If hospital administrations had a good track-record of supporting their staff against abusive and irrational patients and visitors, I'd really have no problem with this type of program. But given the current climate of going overboard with "customer service", Press-Ganey, etc., I've simply lost trust in them; that's why my gut tells me this will be abused to the detriment of the nursing staff. I hope I'm wrong.

Specializes in icu, er, transplant, case management, ps.

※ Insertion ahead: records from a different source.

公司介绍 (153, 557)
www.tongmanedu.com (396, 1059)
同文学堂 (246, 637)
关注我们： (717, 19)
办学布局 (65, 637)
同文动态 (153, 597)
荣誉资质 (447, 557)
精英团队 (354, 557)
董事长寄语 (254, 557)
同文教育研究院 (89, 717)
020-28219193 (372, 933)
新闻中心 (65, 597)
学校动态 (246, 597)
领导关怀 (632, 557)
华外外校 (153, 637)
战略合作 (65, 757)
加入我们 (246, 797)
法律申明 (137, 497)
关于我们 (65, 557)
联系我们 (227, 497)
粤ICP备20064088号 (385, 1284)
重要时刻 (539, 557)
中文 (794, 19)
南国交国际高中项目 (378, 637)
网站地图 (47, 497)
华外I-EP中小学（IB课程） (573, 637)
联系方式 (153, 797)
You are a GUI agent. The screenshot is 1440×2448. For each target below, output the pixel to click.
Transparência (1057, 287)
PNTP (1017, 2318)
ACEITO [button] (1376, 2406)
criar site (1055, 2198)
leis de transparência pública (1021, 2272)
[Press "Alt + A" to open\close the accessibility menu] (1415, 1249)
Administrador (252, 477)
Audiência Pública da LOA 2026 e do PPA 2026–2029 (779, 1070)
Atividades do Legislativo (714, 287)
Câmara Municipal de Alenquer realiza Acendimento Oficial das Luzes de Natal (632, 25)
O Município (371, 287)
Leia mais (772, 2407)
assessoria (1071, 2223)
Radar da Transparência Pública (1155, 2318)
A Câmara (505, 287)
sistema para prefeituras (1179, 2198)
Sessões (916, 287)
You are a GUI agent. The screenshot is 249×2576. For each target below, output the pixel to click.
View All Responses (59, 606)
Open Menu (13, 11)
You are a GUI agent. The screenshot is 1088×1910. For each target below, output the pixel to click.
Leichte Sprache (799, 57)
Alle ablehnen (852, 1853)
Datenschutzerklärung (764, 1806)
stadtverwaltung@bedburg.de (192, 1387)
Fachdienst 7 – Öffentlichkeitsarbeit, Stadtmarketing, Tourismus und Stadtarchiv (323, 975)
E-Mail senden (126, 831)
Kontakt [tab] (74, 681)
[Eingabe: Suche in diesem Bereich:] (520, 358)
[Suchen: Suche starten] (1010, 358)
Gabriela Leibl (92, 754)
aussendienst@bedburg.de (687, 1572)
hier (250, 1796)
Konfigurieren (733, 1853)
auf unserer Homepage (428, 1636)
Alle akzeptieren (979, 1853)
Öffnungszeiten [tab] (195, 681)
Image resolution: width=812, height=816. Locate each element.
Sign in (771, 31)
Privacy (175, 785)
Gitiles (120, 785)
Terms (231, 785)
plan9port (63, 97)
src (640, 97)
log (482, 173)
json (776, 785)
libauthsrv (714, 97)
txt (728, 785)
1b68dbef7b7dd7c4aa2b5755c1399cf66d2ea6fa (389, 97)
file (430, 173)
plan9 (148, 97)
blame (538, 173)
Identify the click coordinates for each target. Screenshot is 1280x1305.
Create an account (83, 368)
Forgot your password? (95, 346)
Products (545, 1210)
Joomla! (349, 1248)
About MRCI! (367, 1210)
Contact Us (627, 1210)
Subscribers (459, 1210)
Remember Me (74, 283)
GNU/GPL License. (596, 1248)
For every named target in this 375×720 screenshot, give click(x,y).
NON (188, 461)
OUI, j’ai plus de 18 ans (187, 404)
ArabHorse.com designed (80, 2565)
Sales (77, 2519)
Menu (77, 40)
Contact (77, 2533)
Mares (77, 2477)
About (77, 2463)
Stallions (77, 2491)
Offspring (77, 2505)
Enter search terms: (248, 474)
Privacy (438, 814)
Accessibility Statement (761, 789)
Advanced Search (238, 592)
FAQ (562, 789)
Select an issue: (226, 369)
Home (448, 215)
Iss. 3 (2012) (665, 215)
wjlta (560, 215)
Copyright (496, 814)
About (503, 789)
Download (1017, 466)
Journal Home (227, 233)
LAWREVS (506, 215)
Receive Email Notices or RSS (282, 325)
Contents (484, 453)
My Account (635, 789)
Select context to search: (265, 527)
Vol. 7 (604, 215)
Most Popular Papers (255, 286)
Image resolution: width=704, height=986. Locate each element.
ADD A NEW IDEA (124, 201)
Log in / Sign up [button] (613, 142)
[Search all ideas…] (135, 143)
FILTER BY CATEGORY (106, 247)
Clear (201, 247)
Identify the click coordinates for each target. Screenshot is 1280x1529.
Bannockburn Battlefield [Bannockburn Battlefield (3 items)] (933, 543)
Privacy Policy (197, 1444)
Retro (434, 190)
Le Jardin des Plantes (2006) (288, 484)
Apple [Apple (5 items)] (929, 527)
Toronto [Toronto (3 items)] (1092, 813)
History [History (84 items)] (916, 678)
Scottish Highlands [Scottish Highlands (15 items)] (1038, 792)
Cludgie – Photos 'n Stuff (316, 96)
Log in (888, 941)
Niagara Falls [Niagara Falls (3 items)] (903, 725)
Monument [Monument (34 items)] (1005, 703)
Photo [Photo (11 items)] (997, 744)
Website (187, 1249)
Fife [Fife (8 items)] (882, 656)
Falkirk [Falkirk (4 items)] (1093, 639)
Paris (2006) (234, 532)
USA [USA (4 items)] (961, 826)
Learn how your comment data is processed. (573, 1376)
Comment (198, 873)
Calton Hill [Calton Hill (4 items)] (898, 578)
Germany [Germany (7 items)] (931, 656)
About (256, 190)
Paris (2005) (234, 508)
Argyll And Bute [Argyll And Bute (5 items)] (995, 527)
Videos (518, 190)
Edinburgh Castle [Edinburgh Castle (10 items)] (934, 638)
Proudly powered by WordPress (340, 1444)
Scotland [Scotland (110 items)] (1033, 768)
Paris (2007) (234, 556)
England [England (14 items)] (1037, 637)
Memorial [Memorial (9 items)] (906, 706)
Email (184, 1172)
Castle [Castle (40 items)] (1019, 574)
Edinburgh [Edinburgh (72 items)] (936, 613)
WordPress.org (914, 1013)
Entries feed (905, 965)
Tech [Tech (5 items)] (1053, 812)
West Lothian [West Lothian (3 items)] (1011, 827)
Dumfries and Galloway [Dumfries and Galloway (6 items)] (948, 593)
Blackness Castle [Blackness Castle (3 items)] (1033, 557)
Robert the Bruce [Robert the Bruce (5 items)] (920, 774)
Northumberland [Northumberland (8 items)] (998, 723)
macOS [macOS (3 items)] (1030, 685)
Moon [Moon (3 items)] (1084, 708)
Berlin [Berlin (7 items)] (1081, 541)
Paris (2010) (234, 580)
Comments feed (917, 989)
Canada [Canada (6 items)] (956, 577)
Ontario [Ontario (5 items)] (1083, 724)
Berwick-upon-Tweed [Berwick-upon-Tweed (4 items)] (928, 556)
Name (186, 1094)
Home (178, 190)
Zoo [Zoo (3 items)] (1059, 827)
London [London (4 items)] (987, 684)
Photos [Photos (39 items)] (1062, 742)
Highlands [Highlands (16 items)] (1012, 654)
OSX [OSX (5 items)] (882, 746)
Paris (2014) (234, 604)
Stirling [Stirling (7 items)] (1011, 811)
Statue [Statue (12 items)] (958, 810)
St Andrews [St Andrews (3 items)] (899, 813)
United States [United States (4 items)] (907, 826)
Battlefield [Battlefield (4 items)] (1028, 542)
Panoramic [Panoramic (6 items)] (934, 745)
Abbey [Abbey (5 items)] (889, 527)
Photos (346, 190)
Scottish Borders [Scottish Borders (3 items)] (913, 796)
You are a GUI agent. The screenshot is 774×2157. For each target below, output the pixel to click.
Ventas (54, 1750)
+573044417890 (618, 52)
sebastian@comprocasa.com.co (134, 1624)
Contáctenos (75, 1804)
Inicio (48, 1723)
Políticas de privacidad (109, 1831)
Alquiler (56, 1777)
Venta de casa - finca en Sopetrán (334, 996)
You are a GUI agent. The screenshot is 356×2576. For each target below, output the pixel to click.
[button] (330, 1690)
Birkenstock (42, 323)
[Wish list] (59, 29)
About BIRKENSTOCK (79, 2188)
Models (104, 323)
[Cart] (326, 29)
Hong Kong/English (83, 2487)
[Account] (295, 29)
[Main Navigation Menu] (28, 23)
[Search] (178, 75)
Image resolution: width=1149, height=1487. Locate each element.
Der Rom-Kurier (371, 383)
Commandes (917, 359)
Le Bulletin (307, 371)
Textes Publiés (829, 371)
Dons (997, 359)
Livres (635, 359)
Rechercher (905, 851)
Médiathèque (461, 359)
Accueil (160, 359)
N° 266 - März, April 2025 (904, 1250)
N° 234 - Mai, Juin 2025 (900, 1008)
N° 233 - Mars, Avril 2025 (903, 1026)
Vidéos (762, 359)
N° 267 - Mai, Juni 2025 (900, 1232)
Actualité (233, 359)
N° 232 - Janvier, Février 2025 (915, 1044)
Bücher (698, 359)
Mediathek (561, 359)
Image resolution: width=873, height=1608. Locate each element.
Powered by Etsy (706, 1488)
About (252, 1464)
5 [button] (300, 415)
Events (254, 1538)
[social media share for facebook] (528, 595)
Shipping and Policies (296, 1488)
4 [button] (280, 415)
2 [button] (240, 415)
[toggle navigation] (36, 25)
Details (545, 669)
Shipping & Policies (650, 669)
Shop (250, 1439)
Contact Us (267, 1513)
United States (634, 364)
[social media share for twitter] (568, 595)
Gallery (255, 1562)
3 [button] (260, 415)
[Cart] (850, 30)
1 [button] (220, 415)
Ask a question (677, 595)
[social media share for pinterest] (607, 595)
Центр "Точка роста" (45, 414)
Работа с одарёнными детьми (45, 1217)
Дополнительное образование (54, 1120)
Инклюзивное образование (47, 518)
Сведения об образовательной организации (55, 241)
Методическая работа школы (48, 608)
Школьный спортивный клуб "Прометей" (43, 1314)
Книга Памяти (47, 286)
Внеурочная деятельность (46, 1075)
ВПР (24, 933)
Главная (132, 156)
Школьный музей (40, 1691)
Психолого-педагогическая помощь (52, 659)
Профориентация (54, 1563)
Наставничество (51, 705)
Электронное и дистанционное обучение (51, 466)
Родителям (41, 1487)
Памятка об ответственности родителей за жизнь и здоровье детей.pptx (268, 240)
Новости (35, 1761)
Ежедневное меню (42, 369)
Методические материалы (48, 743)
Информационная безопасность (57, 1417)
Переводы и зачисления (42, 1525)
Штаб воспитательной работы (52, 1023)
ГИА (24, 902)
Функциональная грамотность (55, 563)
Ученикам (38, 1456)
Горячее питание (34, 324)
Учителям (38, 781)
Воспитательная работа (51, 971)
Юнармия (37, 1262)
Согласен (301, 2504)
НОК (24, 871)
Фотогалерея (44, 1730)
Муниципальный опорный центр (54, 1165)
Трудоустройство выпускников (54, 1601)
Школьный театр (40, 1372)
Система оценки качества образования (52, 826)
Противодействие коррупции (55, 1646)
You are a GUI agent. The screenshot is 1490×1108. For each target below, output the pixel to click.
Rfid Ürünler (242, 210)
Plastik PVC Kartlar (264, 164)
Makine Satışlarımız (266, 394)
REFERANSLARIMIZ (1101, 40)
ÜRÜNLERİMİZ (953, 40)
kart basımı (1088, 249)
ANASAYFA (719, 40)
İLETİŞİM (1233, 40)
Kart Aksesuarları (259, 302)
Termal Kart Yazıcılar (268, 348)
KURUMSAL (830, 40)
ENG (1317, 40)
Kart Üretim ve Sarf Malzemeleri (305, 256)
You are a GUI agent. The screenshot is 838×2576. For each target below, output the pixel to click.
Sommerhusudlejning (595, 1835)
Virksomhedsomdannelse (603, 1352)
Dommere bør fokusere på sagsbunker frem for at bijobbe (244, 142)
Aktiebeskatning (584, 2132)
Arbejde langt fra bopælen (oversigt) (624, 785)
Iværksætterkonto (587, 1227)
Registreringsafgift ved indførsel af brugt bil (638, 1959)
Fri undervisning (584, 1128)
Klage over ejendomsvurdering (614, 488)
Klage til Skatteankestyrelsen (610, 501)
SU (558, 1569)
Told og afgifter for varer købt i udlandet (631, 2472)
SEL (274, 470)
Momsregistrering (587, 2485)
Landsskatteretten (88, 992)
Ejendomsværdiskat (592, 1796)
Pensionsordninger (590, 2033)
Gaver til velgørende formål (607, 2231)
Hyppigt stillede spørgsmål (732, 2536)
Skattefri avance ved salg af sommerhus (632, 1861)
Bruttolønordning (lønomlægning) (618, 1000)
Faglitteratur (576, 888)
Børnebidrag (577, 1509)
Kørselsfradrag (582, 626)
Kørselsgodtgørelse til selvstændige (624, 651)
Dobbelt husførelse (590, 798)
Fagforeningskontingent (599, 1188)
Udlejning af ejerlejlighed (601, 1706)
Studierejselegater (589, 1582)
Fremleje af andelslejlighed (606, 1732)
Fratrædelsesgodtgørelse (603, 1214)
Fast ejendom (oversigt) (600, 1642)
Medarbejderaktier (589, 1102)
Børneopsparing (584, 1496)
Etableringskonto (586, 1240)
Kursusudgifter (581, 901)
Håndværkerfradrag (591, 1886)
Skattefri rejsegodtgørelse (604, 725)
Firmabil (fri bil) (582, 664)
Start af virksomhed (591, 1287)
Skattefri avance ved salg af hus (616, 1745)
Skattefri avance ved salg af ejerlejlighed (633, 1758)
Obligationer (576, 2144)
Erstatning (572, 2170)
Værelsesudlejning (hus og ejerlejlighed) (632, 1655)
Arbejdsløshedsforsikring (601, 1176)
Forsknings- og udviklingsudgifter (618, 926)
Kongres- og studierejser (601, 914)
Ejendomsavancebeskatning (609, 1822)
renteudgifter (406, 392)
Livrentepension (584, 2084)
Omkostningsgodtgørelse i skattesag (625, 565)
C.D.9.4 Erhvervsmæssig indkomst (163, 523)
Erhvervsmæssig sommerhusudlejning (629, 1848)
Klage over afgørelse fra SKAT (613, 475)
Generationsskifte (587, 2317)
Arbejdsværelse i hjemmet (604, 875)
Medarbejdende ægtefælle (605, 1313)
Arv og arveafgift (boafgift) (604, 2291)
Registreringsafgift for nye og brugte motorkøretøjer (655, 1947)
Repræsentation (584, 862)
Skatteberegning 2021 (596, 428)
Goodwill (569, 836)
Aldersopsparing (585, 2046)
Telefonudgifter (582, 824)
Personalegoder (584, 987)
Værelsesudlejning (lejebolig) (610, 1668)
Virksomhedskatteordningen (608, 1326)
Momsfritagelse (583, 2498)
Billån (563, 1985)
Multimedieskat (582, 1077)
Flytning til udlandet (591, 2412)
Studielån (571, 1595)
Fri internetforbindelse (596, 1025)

When I was in ICU last summer, my daughter, who had to go to work, would call in once or twice a day to find out how I was doing, the results of any test or procedures I had (which were several) and my general condition. All of my nurses, with the except of one, took the time to explain what was happening to me, the results of procedures and my general status. The one nurse who did acted as if my daughter was using her valuable time and generally being a pain. and hung up on her. My being a nurse, and my daughter a former student, called the supervisor. She explained the situation. complemented the nurses and then told her the p[problems with the one nurse. A short time later my daughter got a call from the nurse manager. she filled my daughter in and apologized for the behavior of the one nurse. This nurse hated being floated to ICU and took her hate out on families. I sometimes got float to units I didn't like but I never took it out on my patients or their families.

Woody:balloons:

There's no excuse for that nurse's behaviour toward your daughter, however (according to the description in the link) that doesn't appear to be a situation where this response team would be called. In fact, I think your daughter did exactly the right thing.